Just Like The Movies
After losing his oldest son thanks to the works of an evil clown, Ethan Mars is sent into a coma for two years, who, upon waking up, is told by his wife that she wants a divorce, and apparently she gets the awesome original house while Ethan is stuck in dog poop compared to his former domain. As if this weren't bad enough, Ethan begins to suffer from signs of schizophrenia. And here's the icing on the cake: after taking Shaun to a park to try to cheer him up, Ethan suffers from one of his blackouts, and wakes up in the park late at night with an origami figure in his hand. Ethan, as described perfectly by a good friend of mine, is the world's best dad, and suffers from the world's worst luck. And wait, it gets even better.
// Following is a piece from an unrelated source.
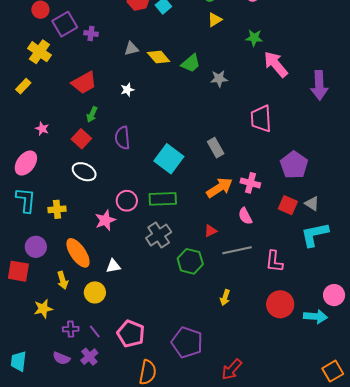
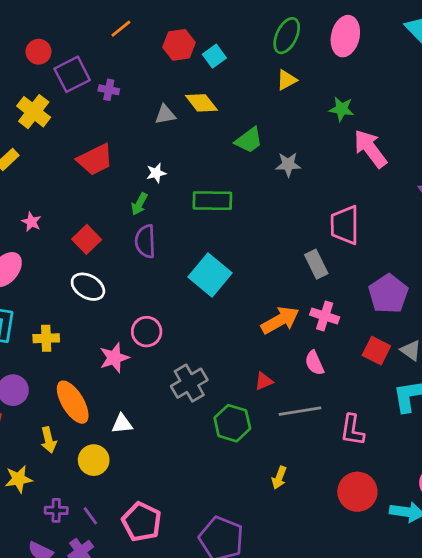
yellow diamond: (159, 57) -> (201, 103), moved
green arrow: (92, 115) -> (139, 204), moved
gray rectangle: (216, 148) -> (316, 264), moved
green rectangle: (163, 199) -> (212, 201), moved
Now the killer has given Ethan a box with three different origami figures in it and a device I like to refer to as an iTorture. He has to do various tasks, which include murder, cutting off his own finger, and crawling through an air vent filled with broken glass. After he completes each task, three letters are added to his iTorture, which will eventually spell out the address where his son is held.
Then we move onto the story of Scott Shelby, a private investigator hired by the families of the victims to help try and give them closure. Early on in the game, we see the asthmatic cop be introduced to Lauren White, a prostitute whose son was one of those kidnapped. After Scott interrogates her, and is promptly kicked out of her motel room, an angry former comes a knockin' and winds up breaking in, where Scott wound up having to fight the baddie. Unfortunately, although very entertaining, almost of all of Scott's missions are just the same in the beginning, which is kicking some bad guy ass. Scott does nearly impossible for a professional bodybuilder, let alone an old fart like himself.
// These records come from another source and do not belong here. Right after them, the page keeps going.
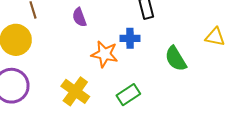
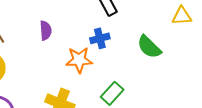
purple semicircle: (79, 17) -> (46, 30), turned -150

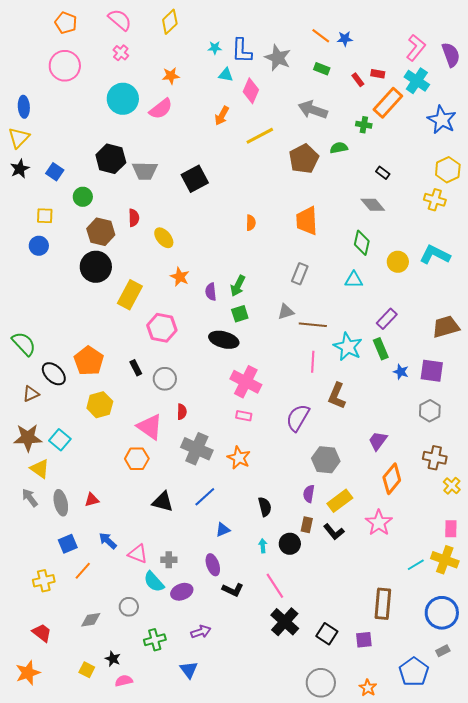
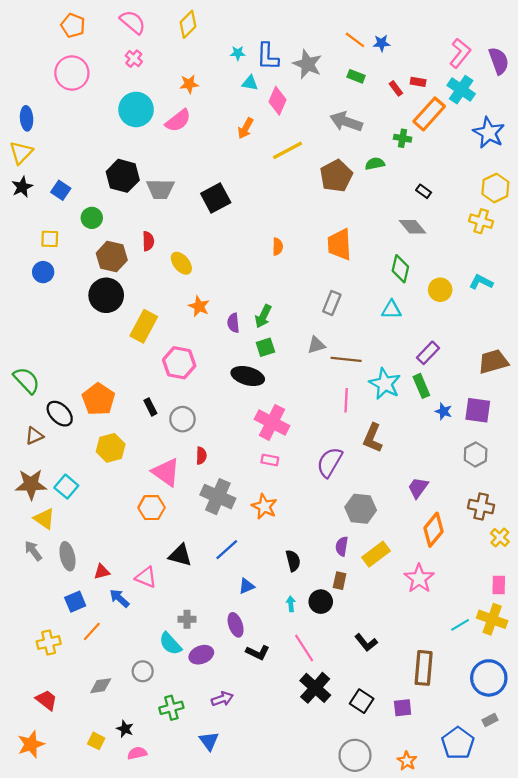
cyan L-shape: (435, 255) -> (481, 282), size x0.7
red triangle: (92, 500) -> (102, 572), moved
black L-shape: (334, 532) -> (366, 643), moved
pink triangle: (138, 554) -> (146, 577), moved

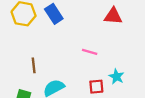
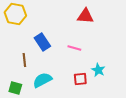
blue rectangle: (54, 14) -> (42, 42), moved
red triangle: (113, 16) -> (85, 16), moved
Now we move onto the cops, Blake and Jayden. After the murders were getting national attention, the police were given no choice but to drive Jayden up to Philadelphia from Washington to help solve the murders. Jayden, on the surface, is a model citizen. He is upstanding, he is kind, he is smart, and he has the most bad-ass pair of sunglasses you'll ever see in your life. But Jayden is hardly treated with any kind of dignity in the police station, because he is given a crappy office in the back, and is the subordinate to rogue cop Blake. Over the course of the game, you will see Blake's outstanding police work, which includes beating a helpless psychiatrist, badmouthing Jayden in practically every conversation they have, and incorrectly assuming Ethan is the killer, and nearly kills him multiple time. But here's the thing, although Blake is definitely not a model citizen, Jayden has his own demons. He is addicted to a drug known as Tripoten, which he is in the process of withdrawal. As a result, he falls victim to horrible hallucinations, and horrible pain. His butler (because just about everybody in this game is rich for some reason) even advises him multiple times that if he takes anymore of the drug that he is liable to kill himself.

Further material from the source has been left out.